JoAnne Skelly: Using pesticides safely | NevadaAppeal.com

JoAnne Skelly: Using pesticides safely

JoAnne Skelly

Recently, I saw a woman in a bucket on a crane attached to a truck spraying her elm trees. She wore no protective gear while spraying. A man, also without protective gear, stood just below her. Since he was looking up as she sprayed insecticide over his head, drift rained down onto his face and into his eyes.

All pesticide products, even those listed as least toxic or organic, can be harmful if applied or used incorrectly. Pesticides include herbicides, insecticides, fungicides, rodenticides, horticultural oils and so on. Your risk of injury from a pesticide depends not only on the toxicity of the product, but also on your exposure. Exposure is determined by how much pesticide gets in or on your body during or after the application. Most exposures happen when you get a product on your skin or you breathe it into your lungs. The man standing underneath, while the woman sprayed above him, was exposed to the spray through skin contact and through his breathing.
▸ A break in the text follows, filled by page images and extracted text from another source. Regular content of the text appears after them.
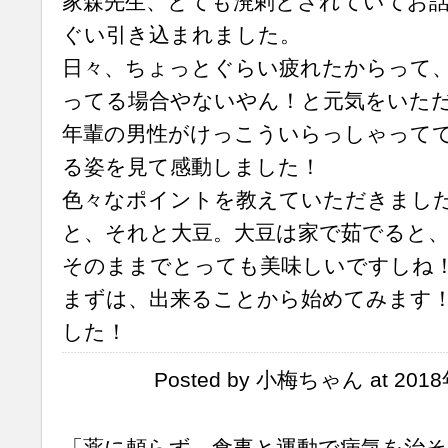
家森先生、とても溌剌とされていてお
ぐい引き込まれました。
日々、ちょっとぐらい疲れたからって
ってる場合やないやん！と元気をいた
年輩の男性がけっこういらっしゃって
る姿を見て感動しました！
色々なポイントを教えていただきまし
と、それと大豆。大豆は家で茹でると
そのままでとっても美味しいですしね
まずは、出来ることから始めてみます
した！
Posted by 小梅ちゃん at 2018
「薬に頼らず 食事と運動で病気を治そ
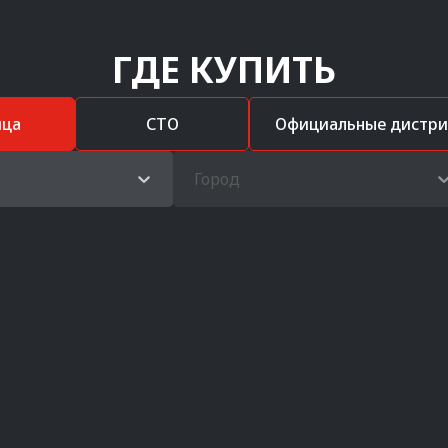
ГДЕ КУПИТЬ
ица
СТО
Официальные дистр
Город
Here are some common-sense pesticide safety practices:

Read, understand and follow all label instructions. Always wear the protective equipment listed on the label. At a minimum, you should wear a long sleeved shirt, long pants and close-toed shoes. In addition, use pesticide-resistant gloves. Cotton gloves or cotton-lined gloves will soak up liquids and allow pesticides to get on your skin. Wear goggles so products can’t get into your eyes. Wear a hat. Remove the clothes you wore immediately after applying a pesticide and wash them separately from other laundry.

Don’t smoke, eat or drink while applying a pesticide. Stop, remove gloves and wash hands before doing any of these things. Wash hands carefully after using a pesticide or during application if you need to use the bathroom.
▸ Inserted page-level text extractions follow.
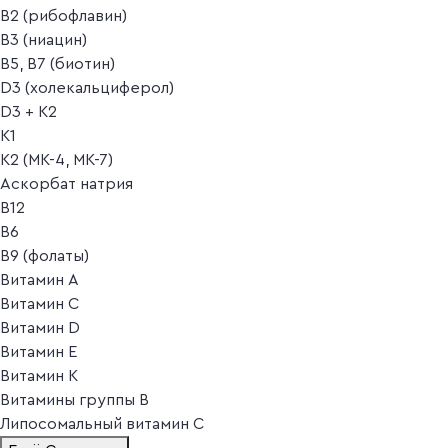
B2 (рибофлавин)
B3 (ниацин)
B5, B7 (биотин)
D3 (холекальциферол)
D3 + K2
K1
K2 (MK-4, MK-7)
Аскорбат натрия
В12
В6
В9 (фолаты)
Витамин A
Витамин C
Витамин D
Витамин E
Витамин K
Витамины группы B
Липосомальный витамин C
Remove pet dishes and toys from the application area. Let sprays dry before allowing people and pets into the treated area. Never pour pesticides into other containers, such as water bottles or soda bottles. Many accidents have occurred when children drank the rebottled products. Store pesticides not only out of children’s reach, but also away from food, water sources or drains. Dispose of pesticides and their containers properly. Use the application rate that is most effective. Don’t use more of the product than permitted by the label — it’s against the law!